Extracted information START

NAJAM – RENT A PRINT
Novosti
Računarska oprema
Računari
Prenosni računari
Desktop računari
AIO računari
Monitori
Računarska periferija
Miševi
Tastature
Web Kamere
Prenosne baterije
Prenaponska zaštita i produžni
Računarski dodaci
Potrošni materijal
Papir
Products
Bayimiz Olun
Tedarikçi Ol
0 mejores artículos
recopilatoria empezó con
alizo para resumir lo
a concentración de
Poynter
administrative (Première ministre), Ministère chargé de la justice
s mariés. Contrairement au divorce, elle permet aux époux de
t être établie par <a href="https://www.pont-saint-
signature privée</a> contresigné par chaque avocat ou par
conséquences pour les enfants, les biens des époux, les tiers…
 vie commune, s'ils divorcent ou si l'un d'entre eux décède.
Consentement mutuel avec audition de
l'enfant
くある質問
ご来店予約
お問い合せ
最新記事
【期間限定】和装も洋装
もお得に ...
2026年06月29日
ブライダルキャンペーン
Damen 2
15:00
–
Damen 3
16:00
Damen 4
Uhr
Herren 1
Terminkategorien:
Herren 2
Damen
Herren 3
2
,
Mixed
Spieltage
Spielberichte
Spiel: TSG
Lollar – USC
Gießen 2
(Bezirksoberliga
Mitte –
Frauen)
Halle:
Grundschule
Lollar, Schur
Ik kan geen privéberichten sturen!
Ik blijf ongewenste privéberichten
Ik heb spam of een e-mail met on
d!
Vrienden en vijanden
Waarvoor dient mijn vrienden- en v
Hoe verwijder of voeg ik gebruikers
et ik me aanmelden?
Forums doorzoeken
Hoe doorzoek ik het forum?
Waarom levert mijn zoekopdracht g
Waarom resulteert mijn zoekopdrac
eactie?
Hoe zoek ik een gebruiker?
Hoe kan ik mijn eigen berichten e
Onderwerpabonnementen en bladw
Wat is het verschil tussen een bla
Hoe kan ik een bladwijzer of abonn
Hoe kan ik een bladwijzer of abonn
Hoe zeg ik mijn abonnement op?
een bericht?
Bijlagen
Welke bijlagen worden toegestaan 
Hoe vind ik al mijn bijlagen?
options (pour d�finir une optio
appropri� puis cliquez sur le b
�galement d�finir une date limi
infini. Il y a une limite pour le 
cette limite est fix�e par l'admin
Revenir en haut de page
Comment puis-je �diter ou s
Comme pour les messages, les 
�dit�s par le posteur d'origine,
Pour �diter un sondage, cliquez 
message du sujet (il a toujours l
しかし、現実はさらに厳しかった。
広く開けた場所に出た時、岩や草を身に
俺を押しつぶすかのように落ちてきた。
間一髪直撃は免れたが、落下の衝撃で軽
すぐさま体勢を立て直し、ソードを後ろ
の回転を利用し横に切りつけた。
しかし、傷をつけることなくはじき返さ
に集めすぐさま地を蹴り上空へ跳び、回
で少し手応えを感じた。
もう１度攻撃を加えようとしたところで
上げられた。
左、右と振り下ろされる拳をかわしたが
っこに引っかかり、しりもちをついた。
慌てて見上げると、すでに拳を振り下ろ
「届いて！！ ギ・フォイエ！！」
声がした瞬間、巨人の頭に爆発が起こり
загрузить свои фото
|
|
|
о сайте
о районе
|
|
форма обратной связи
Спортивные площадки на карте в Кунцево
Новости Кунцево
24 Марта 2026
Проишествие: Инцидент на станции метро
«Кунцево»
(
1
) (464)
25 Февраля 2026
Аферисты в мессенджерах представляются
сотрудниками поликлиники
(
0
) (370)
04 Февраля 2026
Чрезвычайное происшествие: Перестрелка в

Extracted information END
Extracted information START

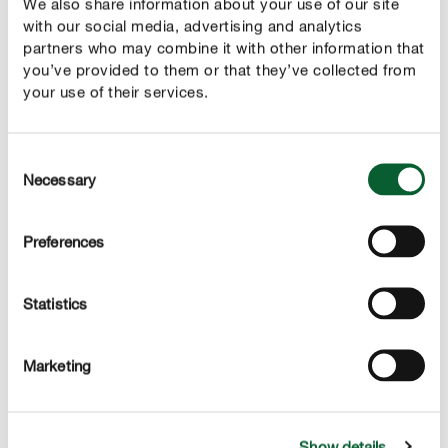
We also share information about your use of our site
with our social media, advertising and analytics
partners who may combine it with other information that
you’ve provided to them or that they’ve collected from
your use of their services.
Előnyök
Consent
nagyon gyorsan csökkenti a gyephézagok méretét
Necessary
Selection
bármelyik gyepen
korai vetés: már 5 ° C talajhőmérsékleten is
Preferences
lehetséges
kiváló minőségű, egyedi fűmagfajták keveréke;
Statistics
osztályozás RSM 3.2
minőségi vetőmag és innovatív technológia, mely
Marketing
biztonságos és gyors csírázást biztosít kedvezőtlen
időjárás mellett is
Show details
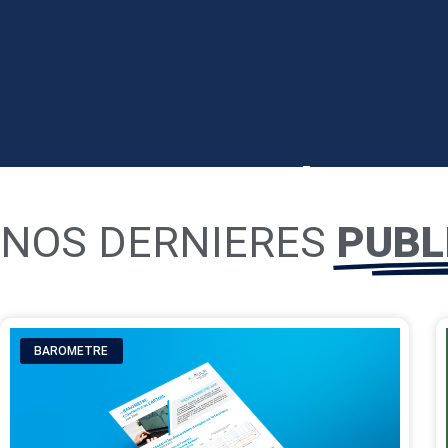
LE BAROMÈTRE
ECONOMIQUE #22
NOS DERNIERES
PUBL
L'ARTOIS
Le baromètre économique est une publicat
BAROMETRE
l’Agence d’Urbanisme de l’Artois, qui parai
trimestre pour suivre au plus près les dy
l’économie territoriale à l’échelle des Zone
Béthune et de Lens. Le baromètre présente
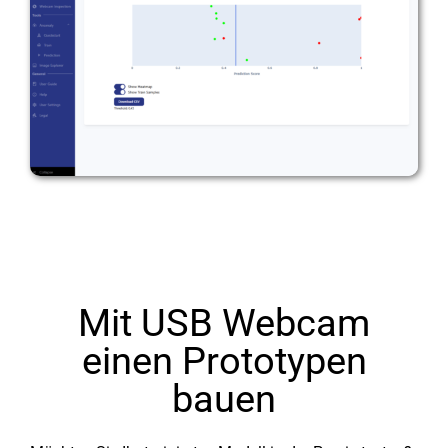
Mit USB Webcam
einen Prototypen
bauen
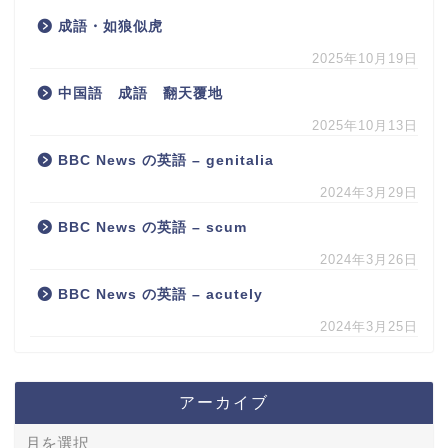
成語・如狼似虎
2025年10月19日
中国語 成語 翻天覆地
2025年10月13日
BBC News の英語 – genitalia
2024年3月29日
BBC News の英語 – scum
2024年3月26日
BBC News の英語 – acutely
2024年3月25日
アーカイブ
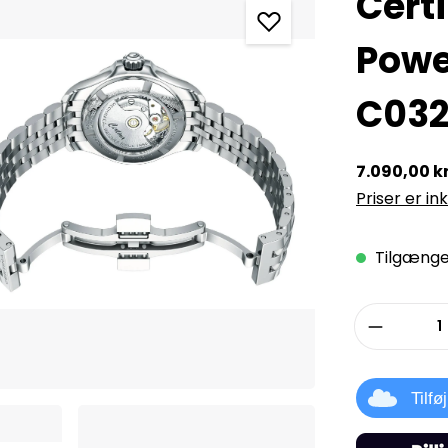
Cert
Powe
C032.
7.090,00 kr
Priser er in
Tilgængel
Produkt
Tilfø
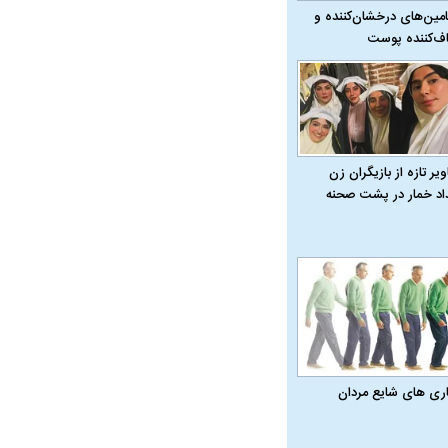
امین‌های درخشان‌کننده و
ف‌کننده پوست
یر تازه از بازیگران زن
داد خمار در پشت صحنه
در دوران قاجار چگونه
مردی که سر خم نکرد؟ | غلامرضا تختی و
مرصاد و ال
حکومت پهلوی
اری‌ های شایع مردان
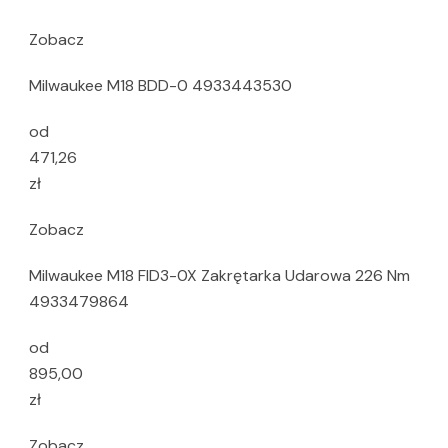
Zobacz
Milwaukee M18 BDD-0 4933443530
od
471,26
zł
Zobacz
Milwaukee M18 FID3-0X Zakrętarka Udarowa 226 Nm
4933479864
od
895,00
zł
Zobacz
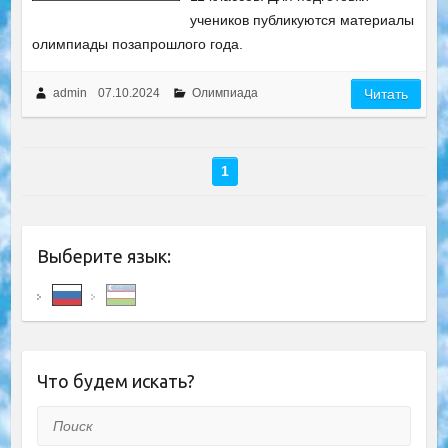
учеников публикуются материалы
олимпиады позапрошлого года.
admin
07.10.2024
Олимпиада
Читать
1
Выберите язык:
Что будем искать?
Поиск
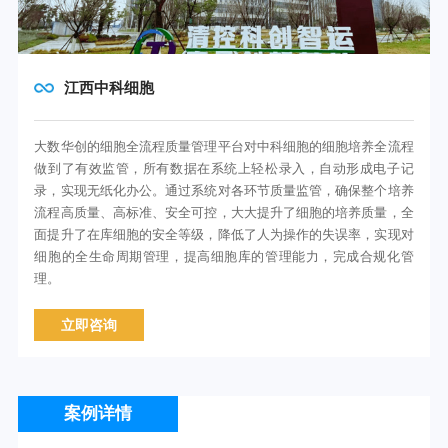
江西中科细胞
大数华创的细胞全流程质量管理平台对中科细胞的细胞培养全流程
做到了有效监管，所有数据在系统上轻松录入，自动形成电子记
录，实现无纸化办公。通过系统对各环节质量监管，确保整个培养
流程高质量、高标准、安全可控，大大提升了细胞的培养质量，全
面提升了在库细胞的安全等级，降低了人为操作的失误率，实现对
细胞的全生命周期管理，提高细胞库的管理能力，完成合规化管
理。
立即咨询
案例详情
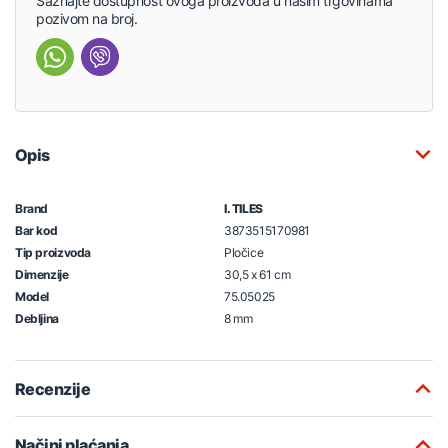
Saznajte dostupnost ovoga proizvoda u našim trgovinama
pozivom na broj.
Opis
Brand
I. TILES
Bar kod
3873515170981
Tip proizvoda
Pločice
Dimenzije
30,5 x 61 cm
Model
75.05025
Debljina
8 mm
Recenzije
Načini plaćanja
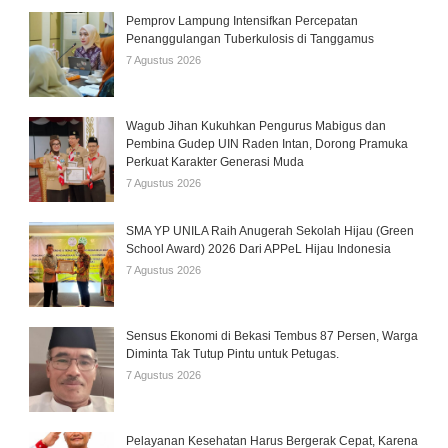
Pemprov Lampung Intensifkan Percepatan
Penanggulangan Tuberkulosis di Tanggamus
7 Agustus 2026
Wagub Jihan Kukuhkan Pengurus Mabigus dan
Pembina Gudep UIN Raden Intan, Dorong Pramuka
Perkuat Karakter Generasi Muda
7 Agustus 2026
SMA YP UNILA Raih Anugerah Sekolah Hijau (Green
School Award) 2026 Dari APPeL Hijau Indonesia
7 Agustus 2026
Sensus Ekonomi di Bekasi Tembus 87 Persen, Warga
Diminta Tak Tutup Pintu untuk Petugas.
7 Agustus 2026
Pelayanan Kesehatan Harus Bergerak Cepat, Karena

Extracted information END

* Task requirements
Lines with "proizvoda": return each one from the data above.

* Result of the exercise
Saznajte dostupnost ovoga proizvoda u našim trgovinama
Tip proizvoda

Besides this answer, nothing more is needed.